Ritsu Doan (29. Minute) sorgte zunächst für gute Stimmung im ausverkauften Stadion mit 34.700 Zuschauern. Allerdings glich Heidenheims Kevin Sessa für den in dieser Saison überraschend starken Aufsteiger aus (38.).
Die Freiburger konnten auch im achten aufeinanderfolgenden Heimspiel nicht ihre Serie ohne Sieg im Europapark-Stadion beenden. Trotzdem können die Badener als Tabellensiebter weiterhin auf die dritte Teilnahme am Europapokal in Folge hoffen. Die Heidenheimer von Frank Schmidt liegen drei Punkte hinter Freiburg.
Nach dem Spiel sollte Streich gewürdigt werden. «Danke Christian und Patrick für all die Jahre voller Leidenschaft, Haltung & Demut», stand auf einem Banner, das die Fans zu Ehren von Streich und dessen Co-Trainer Patrick Baier am Ende in der Kurve aufhingen.
Freiburgs Fans feiern Streich
Streich hatte auf der Pressekonferenz versucht, seinen bevorstehenden Abschied zu ignorieren und als «uninteressant» abzutun. Auch aus Selbstschutz lasse er die Gefühle noch nicht zu, wie er vor Spielbeginn dem Pay-TV-Sender Sky erklärte. «Ich habe mir so ein Kästchen gebaut, in mir drin, und da kommt alles rein. Sonst schaffst du es nicht», sagte Streich, der insgesamt 29 Jahre in verschiedenen Positionen beim SC war. «Sonst geht es hoch und runter, dann bist du emotional erledigt, das ist zu viel.» Wenn am Ende alles positiv ausgehe, «gehen wir heim und heulen».

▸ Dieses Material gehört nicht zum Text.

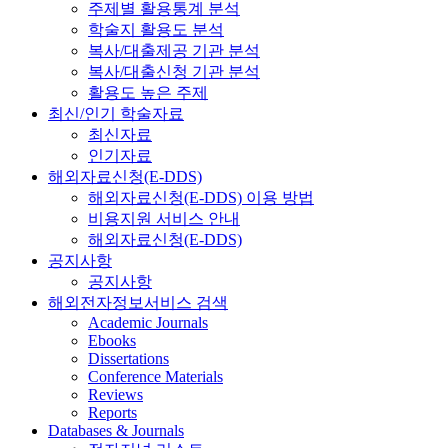
주제별 활용통계 분석
학술지 활용도 분석
복사/대출제공 기관 분석
복사/대출신청 기관 분석
활용도 높은 주제
최신/인기 학술자료
최신자료
인기자료
해외자료신청(E-DDS)
해외자료신청(E-DDS) 이용 방법
비용지원 서비스 안내
해외자료신청(E-DDS)
공지사항
공지사항
해외전자정보서비스 검색
Academic Journals
Ebooks
Dissertations
Conference Materials
Reviews
Reports
Databases & Journals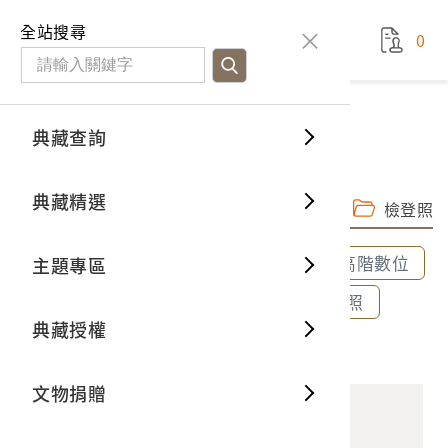
國立臺灣歷史博物館
查
全站搜尋
0
藏品檢
特色館
臺灣與
空間篇
申請說
捐贈流
Open D
典藏概
典藏查詢
藏品資料
典藏查詢
分類瀏
重要古
看得見
時間篇
操作指
我要捐
3D數位
典藏制
補襪木架
典藏精選
完整子圖
高階數位檔
一般古
藏品故
人間篇
開始申
常見問
電子書
文物典
檢登照
全部選取
全部清除
選取600dpi高階數位
主題專區
世界記
影音專
案件進
典藏網
保存維
選取300dpi中階數位
選取72dpi檢登照
典藏授權
熱門藏
常見問
典藏空
2000.001.0005 補襪木架
文物捐贈
典藏專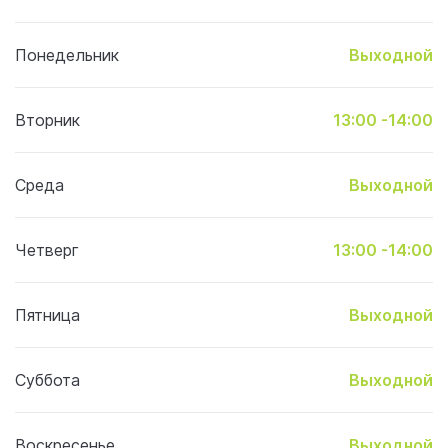
Понедельник
Выходной
Вторник
13:00 -14:00
Среда
Выходной
Четверг
13:00 -14:00
Пятница
Выходной
Суббота
Выходной
Воскресенье
Выходной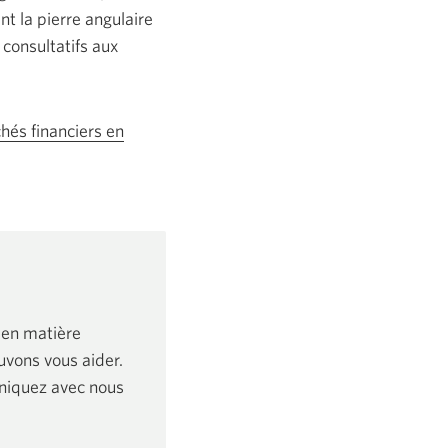
nt la pierre angulaire
 consultatifs aux
hés financiers en
 en matière
vons vous aider.
niquez avec nous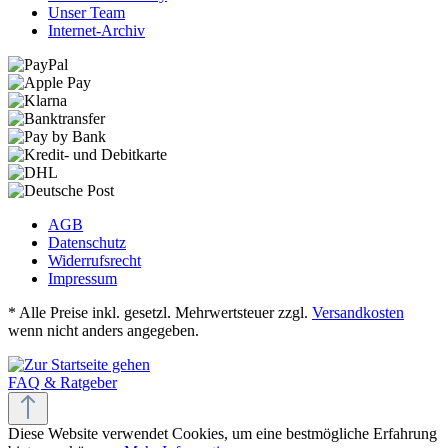
Unser Team
Internet-Archiv
AGB
Datenschutz
Widerrufsrecht
Impressum
* Alle Preise inkl. gesetzl. Mehrwertsteuer zzgl.
Versandkosten
wenn nicht anders angegeben.
FAQ & Ratgeber
Diese Website verwendet Cookies, um eine bestmögliche Erfahrung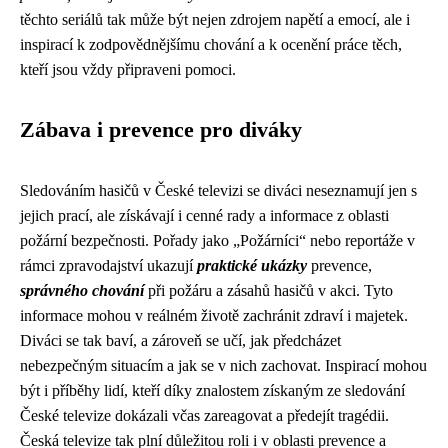
těchto seriálů tak může být nejen zdrojem napětí a emocí, ale i
inspirací k zodpovědnějšímu chování a k ocenění práce těch,
kteří jsou vždy připraveni pomoci.
Zábava i prevence pro diváky
Sledováním hasičů v České televizi se diváci neseznamují jen s
jejich prací, ale získávají i cenné rady a informace z oblasti
požární bezpečnosti. Pořady jako „Požárníci“ nebo reportáže v
rámci zpravodajství ukazují
praktické ukázky
prevence,
správného chování
při požáru a zásahů hasičů v akci. Tyto
informace mohou v reálném životě zachránit zdraví i majetek.
Diváci se tak baví, a zároveň se učí, jak předcházet
nebezpečným situacím a jak se v nich zachovat. Inspirací mohou
být i příběhy lidí, kteří díky znalostem získaným ze sledování
České televize dokázali včas zareagovat a předejít tragédii.
Česká televize tak plní důležitou roli i v oblasti prevence a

Schon vor dem Anpfiff flimmerten als Dankeschön an Streich Bilder der vergangenen zwölf Jahre über die Leinwände. Lautstark feierten die Fans den Coach als «besten Mann». Ein letztes Mal im eigenen Stadion gestikulierte der 58-Jährige dann in seiner typischen Art an der Seitenlinie. Schrie, dirigierte, schimpfte und klatschte für gelungene Aktionen.
Es war offensichtlich, dass sein Team dem Streich einen letzten Heimsieg widmen wollte. Die Gastgeber, mit Mittelfeldspieler Nicolas Höfler nach seiner abgesessenen Gelb-Sperre zurück, starteten energisch und drängten die Gäste zu Beginn in ihre Hälfte. Yannik Keitels erster Kopfballversuch nach einer Freistoß-Flanke von Vincenzo Grifo verfehlte das Ziel (13.). Michael Gregoritsch scheiterte zweimal daran, die Führung zu erzielen (16./24.).
Grifo trifft nur die Latte
Streich nahm das 1:0 dann zumindest äußerlich ruhig hin. Über Roland Sallai kam der Ball zu Kapitän Christian Günter, dessen Flanke vollstreckte Doan per Flugkopfball. Statt zu jubeln, gönnte sich Streich ein paar Schlücke Wasser. Die Freude der Fans wurde wenig später kurzzeitig gedämpft, als Sessa eine Lücke der Freiburger Defensive zum Ausgleich nutzte. Die Heidenheimer wurden mit dem Treffer mutiger.
Nach der Halbzeitpause kämpfte der Sport-Club weiterhin hart für den angestrebten Sieg, sie hatten genügend Chancen. Gregoritsch verpasste nach einem Grifo-Freistoß aus kurzer Entfernung eine große Gelegenheit zur erneuten Führung (56.). Grifos Schuss aus der Drehung traf kurz danach die Latte (61.). Auch Sallai schoss knapp daneben (73.), ein Kopfball von Lucas Höler, der eingewechselt wurde, verfehlte knapp den Pfosten (78.). An diesem besonderen Nachmittag gelang der entscheidende Treffer nicht.